Every aspect of rural life is threatened by the spread of foot and mouth disease, according to a new report published by the government advisory group the Countryside Agency today (Wednesday).

In the largest survey of its kind, the Countryside Agency assessed the impact of the disease, and The State of the Countryside report paints a bleak picture for the future of British rural life.

The countryside is currently suffering the worst agricultural depression since the 1930s, says the report, and the spread of foot and mouth has exaggerated existing problems. Some afflicted areas will have problems for years to come, it argues, and some may never recover.

According to Countryside Agency estimates, the disease has cost the entire British economy around £4bn (US$5.8bn) over the course of this year alone.

Most of the losses were suffered by the tourist trade, which witnessed a severe fall in the number of visitors to the UK, and the report calls for positive government action to encourage more visitors to go to rural areas.

Ewen Cameron, chairman of the agency, believes that there will be more rural business bankruptcies and fewer countryside jobs in the wake of foot and mouth. The disease crisis will exaggerate the loss of local services and encourage young people to move to urban areas to find employment.

The report therefore calls for help to be given to farmers to enable them to diversify into other businesses. It also calls for a speeding up of measures to improve local facilities in the countryside, as promised in last year’s Rural White Paper.

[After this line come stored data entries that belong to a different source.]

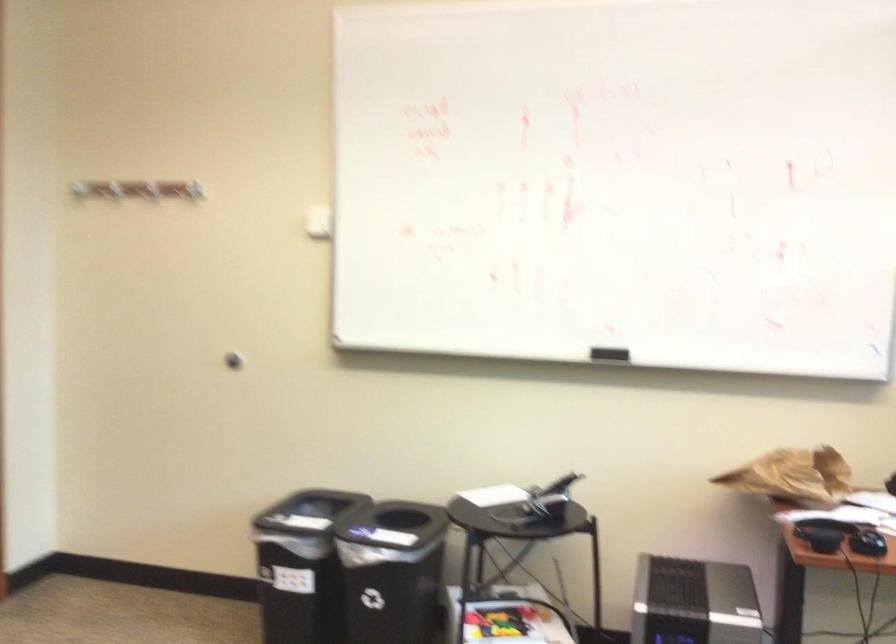 At what (x,y) coordinates should I click in order to perform the action: click on brown paper bag. Please return your answer as a coordinate pair (x, y). Looking at the image, I should click on (794, 476). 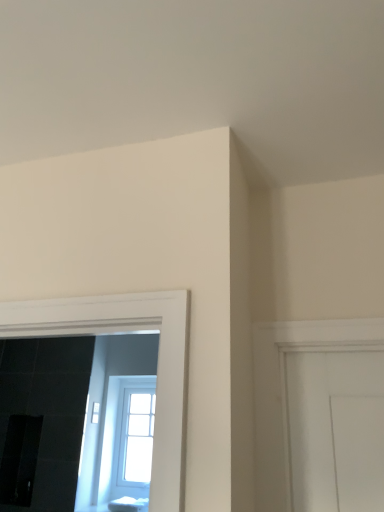 In order to click on white glossy sugar cube at lower center in this screenshot , I will do `click(128, 504)`.

Describe the element at coordinates (128, 504) in the screenshot. I see `white glossy sugar cube at lower center` at that location.

Find the location of `clear glass window at center`. clear glass window at center is located at coordinates [x=127, y=438].

This screenshot has height=512, width=384. What do you see at coordinates (127, 438) in the screenshot?
I see `clear glass window at center` at bounding box center [127, 438].

Find the location of a particular element. The width and height of the screenshot is (384, 512). white glossy sugar cube at lower center is located at coordinates (128, 504).

Between clear glass window at center and white glossy sugar cube at lower center, which one appears on the right side from the viewer's perspective?

white glossy sugar cube at lower center is more to the right.

Between clear glass window at center and white glossy sugar cube at lower center, which one is positioned in front?

white glossy sugar cube at lower center is closer to the camera.

Is point (144, 433) less distant than point (122, 503)?

No, (144, 433) is further to viewer.

From the image's perspective, does clear glass window at center appear lower than white glossy sugar cube at lower center?

No.

From a real-world perspective, which object stands above the other?

clear glass window at center, from a real-world perspective.

In terms of width, does clear glass window at center look wider or thinner when compared to white glossy sugar cube at lower center?

Clearly, clear glass window at center has less width compared to white glossy sugar cube at lower center.

Which of these two, clear glass window at center or white glossy sugar cube at lower center, stands taller?

clear glass window at center.

From the picture: Considering the sizes of objects clear glass window at center and white glossy sugar cube at lower center in the image provided, who is smaller, clear glass window at center or white glossy sugar cube at lower center?

white glossy sugar cube at lower center is smaller.

Is white glossy sugar cube at lower center completely or partially inside clear glass window at center?

No, white glossy sugar cube at lower center is located outside of clear glass window at center.

Is there a large distance between clear glass window at center and white glossy sugar cube at lower center?

They are positioned close to each other.

Could you tell me if clear glass window at center is turned towards white glossy sugar cube at lower center?

Yes, clear glass window at center is oriented towards white glossy sugar cube at lower center.

How many degrees apart are the facing directions of clear glass window at center and white glossy sugar cube at lower center?

The angle between the facing direction of clear glass window at center and the facing direction of white glossy sugar cube at lower center is 0.299 degrees.

Identify the location of furniture that is in front of the clear glass window at center. (128, 504).

Is white glossy sugar cube at lower center at the right side of clear glass window at center?

Yes.

Is the position of white glossy sugar cube at lower center more distant than that of clear glass window at center?

No, it is in front of clear glass window at center.

Between point (117, 507) and point (152, 385), which one is positioned behind?

The point (152, 385) is farther from the camera.

From the image's perspective, is white glossy sugar cube at lower center located above clear glass window at center?

No.

From a real-world perspective, is white glossy sugar cube at lower center positioned above or below clear glass window at center?

Clearly, from a real-world perspective, white glossy sugar cube at lower center is below clear glass window at center.

Looking at this image, considering the sizes of white glossy sugar cube at lower center and clear glass window at center in the image, is white glossy sugar cube at lower center wider or thinner than clear glass window at center?

white glossy sugar cube at lower center is wider than clear glass window at center.

Considering the relative sizes of white glossy sugar cube at lower center and clear glass window at center in the image provided, is white glossy sugar cube at lower center taller than clear glass window at center?

No, white glossy sugar cube at lower center is not taller than clear glass window at center.

Is white glossy sugar cube at lower center bigger than clear glass window at center?

No.

Does white glossy sugar cube at lower center contain clear glass window at center?

Actually, clear glass window at center is outside white glossy sugar cube at lower center.

Is white glossy sugar cube at lower center far away from clear glass window at center?

They are positioned close to each other.

Is white glossy sugar cube at lower center positioned with its back to clear glass window at center?

white glossy sugar cube at lower center is not turned away from clear glass window at center.

How much distance is there between white glossy sugar cube at lower center and clear glass window at center?

14.36 inches.

Locate an element on the screen. The height and width of the screenshot is (512, 384). furniture below the clear glass window at center (from a real-world perspective) is located at coordinates (128, 504).

This screenshot has width=384, height=512. I want to click on furniture below the clear glass window at center (from a real-world perspective), so click(128, 504).

In order to click on window that appears on the left of white glossy sugar cube at lower center in this screenshot , I will do `click(127, 438)`. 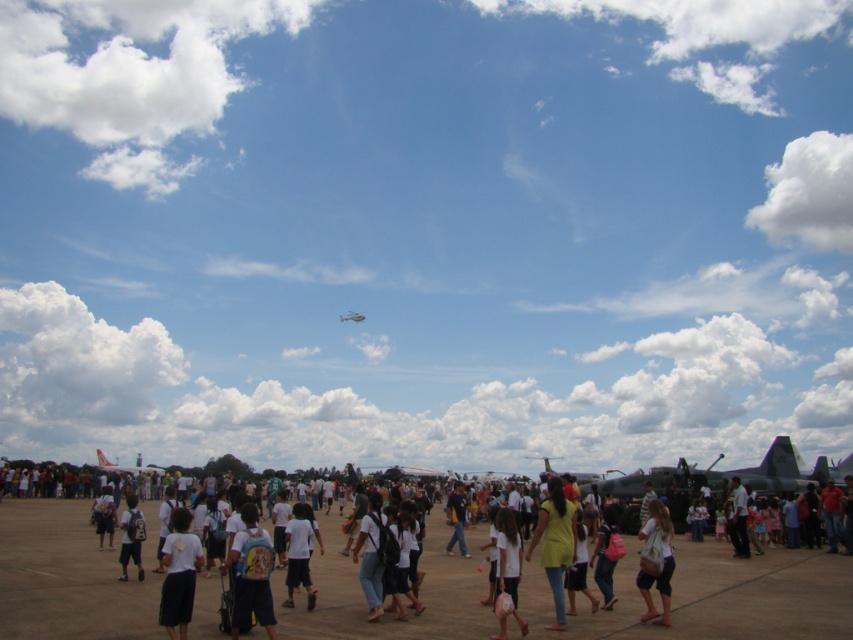 You are a photographer at the event and want to capture both the white matte skirt at lower center and the dark blue shirt at center in a single photo. Which clothing item will appear smaller in the photo?

The white matte skirt at lower center will appear smaller in the photo because it is not as tall as the dark blue shirt at center. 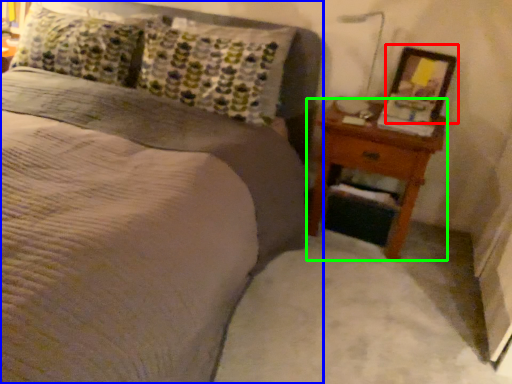 Question: Based on their relative distances, which object is nearer to picture frame (highlighted by a red box)? Choose from bed (highlighted by a blue box) and nightstand (highlighted by a green box).

Choices:
 (A) bed
 (B) nightstand

Answer: (B) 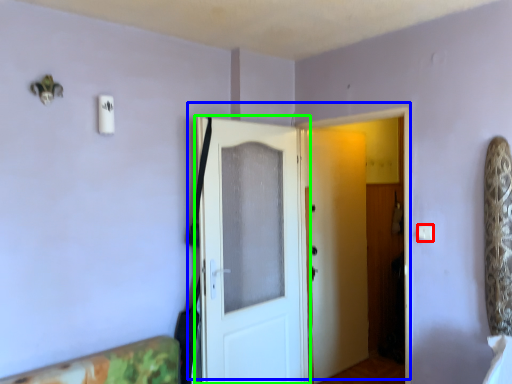 Question: Which object is positioned farthest from light switch (highlighted by a red box)? Select from door (highlighted by a blue box) and door (highlighted by a green box).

To date 1989 cases of foot and mouth have been recorded, and the report was published as the number of new cases in the recent Northumberland outbreak totalled 13.

If no new cases are reported in Scotland by tomorrow, the country will be able to apply for export licenses because it will have been disease-free for three months. Seven Scottish farms are currently under tight disease restrictions, however, following contact with a farmer from a contaminated farm in north-east England.